• _Given records_
= Beginning of Section =
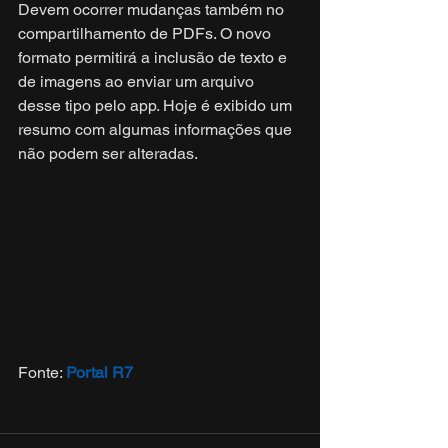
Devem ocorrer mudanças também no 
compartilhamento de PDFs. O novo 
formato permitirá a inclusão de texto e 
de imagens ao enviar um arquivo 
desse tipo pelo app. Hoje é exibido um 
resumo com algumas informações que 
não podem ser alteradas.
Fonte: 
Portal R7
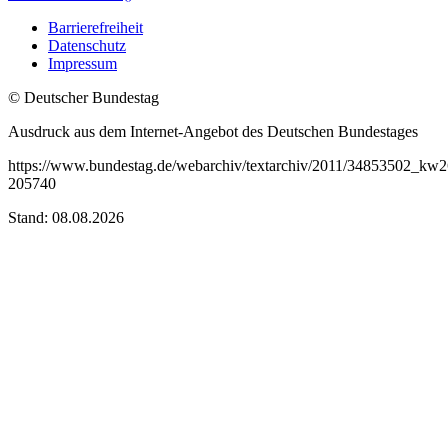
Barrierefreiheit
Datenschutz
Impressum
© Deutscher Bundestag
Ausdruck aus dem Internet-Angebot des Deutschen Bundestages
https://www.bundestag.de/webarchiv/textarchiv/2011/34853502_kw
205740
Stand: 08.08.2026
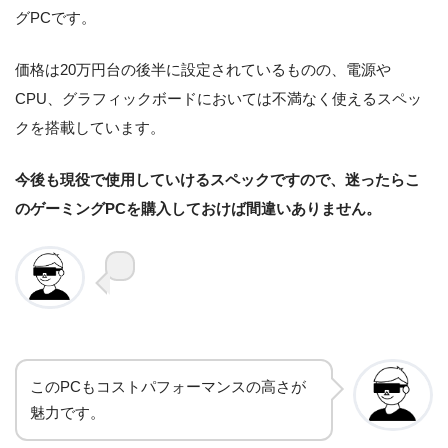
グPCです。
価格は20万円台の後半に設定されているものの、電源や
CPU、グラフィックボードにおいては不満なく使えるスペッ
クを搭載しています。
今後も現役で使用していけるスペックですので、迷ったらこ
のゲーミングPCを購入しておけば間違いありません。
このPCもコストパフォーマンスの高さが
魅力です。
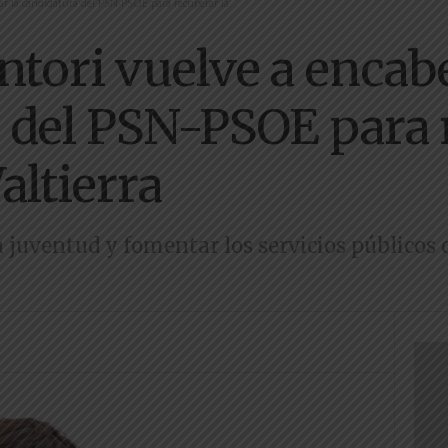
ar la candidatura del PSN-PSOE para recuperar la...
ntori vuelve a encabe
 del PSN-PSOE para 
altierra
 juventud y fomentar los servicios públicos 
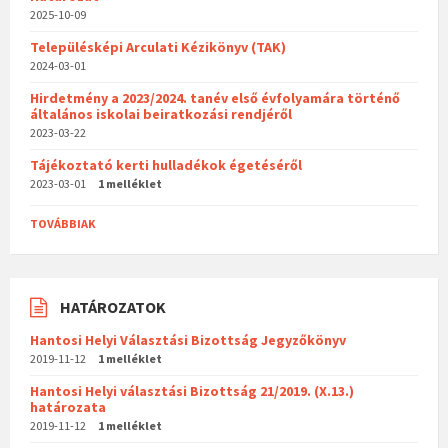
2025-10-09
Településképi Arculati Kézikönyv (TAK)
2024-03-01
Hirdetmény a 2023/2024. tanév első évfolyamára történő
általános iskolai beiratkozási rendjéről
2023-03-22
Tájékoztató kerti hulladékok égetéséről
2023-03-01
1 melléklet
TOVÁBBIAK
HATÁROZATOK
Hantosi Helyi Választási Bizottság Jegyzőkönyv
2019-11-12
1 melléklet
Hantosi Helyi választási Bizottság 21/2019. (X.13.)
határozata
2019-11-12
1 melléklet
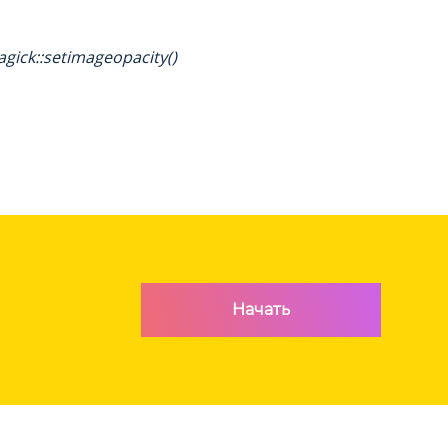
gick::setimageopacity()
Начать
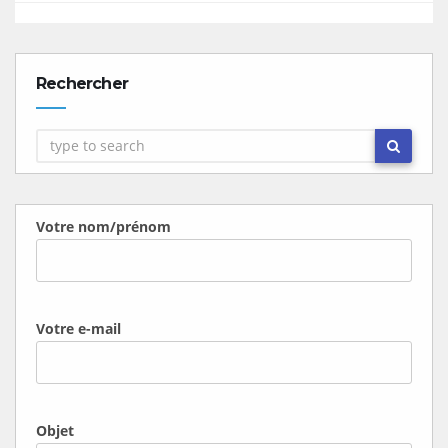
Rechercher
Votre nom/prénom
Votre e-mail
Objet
= End of Section =
• _Task objective_
A copy of each line above that holds the word "para" is the expected answer.

• _Answer box_
ar la candidatura del PSN-PSOE para recuperar la...
 del PSN-PSOE para 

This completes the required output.